Attempts to advance a bill that would fully fund DHS failed multiple times this week. On Friday, Democrats blocked a procedural vote, 47-37, with 16 senators missing the vote.

In remarks on the floor during a rare Saturday session, Senate Majority Leader John Thune, R-S.D., blamed Democrats for long TSA lines, saying, “The situation at U.S. airports continues to worsen thanks to Democrats’ refusal to fund the Department of Homeland Security. Thousands of Homeland Security employees have been working without pay for more than a month. The problems of having an unfunded Homeland Security Department continue to multiply, and Democrats, well, they just seem to shrug.”

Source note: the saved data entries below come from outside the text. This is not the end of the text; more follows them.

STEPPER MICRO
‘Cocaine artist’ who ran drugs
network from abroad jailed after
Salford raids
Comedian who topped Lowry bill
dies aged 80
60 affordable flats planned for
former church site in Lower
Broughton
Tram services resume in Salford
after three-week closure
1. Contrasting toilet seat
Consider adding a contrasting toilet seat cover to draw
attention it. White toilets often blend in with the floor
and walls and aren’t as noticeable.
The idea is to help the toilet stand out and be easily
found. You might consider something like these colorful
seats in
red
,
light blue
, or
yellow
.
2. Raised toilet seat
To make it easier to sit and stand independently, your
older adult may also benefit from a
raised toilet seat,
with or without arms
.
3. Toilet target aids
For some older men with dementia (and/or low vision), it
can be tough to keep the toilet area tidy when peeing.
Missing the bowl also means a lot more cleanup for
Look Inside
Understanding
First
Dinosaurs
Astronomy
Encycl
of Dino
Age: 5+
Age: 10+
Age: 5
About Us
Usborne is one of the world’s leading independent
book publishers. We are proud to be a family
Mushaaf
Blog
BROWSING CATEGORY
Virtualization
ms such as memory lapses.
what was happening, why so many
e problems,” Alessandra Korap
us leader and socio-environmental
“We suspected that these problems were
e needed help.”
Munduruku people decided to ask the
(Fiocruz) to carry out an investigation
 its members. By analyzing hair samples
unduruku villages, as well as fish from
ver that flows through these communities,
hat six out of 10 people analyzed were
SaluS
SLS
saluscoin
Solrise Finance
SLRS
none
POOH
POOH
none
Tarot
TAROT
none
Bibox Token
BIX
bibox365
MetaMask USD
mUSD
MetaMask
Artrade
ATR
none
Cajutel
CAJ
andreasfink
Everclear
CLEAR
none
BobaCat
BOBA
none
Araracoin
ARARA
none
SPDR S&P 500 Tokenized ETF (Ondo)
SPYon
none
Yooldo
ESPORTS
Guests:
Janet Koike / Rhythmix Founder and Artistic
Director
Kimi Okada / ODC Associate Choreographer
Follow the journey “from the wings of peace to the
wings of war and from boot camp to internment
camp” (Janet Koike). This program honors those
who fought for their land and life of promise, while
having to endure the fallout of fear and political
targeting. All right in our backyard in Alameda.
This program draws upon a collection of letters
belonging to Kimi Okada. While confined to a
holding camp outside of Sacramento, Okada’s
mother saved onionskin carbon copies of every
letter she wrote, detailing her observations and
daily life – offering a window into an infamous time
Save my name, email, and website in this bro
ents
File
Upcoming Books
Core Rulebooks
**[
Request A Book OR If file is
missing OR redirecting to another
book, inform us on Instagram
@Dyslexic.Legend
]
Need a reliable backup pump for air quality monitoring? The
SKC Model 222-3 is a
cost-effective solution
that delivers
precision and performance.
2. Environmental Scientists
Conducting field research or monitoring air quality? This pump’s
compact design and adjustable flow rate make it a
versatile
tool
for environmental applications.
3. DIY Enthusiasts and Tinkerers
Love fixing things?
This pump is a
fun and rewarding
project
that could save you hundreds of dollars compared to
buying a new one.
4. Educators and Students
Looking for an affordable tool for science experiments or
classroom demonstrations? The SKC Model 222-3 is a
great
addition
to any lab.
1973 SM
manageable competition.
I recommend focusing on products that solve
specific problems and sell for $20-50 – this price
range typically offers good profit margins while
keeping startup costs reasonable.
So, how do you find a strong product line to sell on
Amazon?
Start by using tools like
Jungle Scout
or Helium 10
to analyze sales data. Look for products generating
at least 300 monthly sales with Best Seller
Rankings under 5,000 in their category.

Later, Senate Minority Leader Chuck Schumer, D-N.Y., said on the Senate floor, “It is unacceptable for workers and travelers in entire airports to get taken hostage in political games, but that is what the Republicans are doing. It is unacceptable to say we will only pay TSA workers if it is attached to a bill that funds ICE with no reforms, but that’s what the Republicans have been doing. Democrats want to pay TSA workers ASAP with no strings attached.”

Sen. Patty Murray, D-Wash., a key negotiator for Democrats on making a deal to end the shutdown, accused Republicans on Saturday of tying TSA funding to ICE funding after Senate GOP lawmakers, in a 41-49 vote, blocked efforts to pass a stand-alone TSA funding bill.

“Today, Senate Republicans voted against paying TSA agents because they insist on tying TSA funding to their push to give even more money to ICE — without basic reforms. That is not how this should work — and it is just plain wrong that Republicans are preventing TSA agents from getting paid while airport lines grow longer across the country,” Murray said.